### Task prompt
Check every line of the data below for "данной". Copy each one that has it.

Collected data:
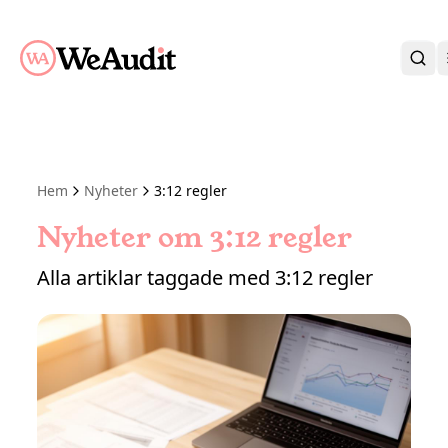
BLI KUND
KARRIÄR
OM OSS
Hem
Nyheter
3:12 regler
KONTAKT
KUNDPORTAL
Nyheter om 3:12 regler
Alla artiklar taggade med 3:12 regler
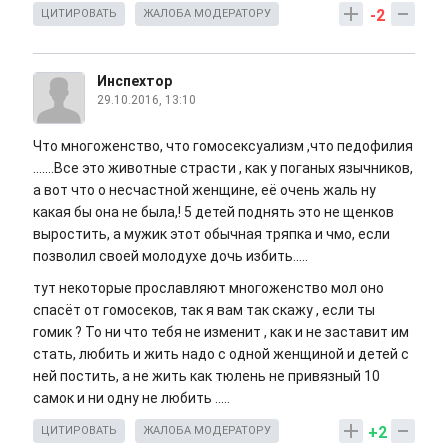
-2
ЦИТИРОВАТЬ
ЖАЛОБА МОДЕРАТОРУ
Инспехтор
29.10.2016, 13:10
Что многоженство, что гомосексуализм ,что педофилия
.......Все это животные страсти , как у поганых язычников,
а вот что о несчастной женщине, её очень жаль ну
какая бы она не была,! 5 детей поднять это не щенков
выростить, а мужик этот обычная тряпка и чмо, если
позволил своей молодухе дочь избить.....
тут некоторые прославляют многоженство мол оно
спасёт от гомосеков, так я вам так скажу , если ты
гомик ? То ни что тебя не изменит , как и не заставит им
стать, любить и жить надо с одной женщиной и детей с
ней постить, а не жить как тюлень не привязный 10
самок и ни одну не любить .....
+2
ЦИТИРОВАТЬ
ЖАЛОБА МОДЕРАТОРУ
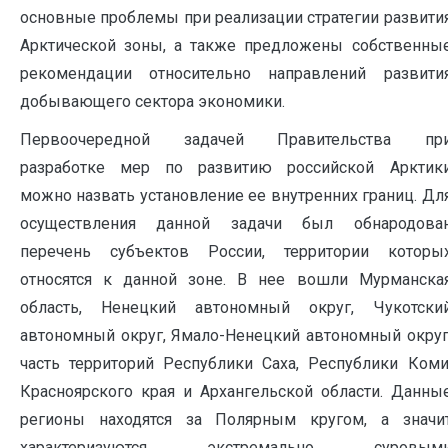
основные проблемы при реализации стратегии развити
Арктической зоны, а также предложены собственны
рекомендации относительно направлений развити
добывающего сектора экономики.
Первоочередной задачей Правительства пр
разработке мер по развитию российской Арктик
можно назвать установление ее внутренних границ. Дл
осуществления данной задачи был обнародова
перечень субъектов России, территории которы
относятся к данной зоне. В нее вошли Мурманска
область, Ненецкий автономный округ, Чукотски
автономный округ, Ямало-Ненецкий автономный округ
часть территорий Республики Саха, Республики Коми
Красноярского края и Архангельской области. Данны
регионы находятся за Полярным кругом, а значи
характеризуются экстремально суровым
--
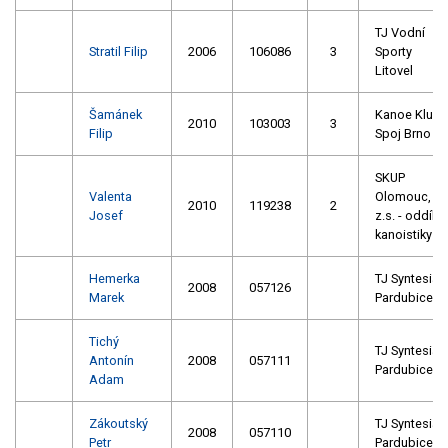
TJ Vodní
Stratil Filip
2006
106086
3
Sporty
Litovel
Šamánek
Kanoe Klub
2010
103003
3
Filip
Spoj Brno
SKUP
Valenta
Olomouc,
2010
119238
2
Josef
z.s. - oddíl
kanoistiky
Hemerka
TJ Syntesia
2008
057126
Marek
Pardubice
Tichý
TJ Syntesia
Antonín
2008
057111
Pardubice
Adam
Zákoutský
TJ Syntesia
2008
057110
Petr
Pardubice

### Solution
осуществления данной задачи был обнародова
относятся к данной зоне. В нее вошли Мурманска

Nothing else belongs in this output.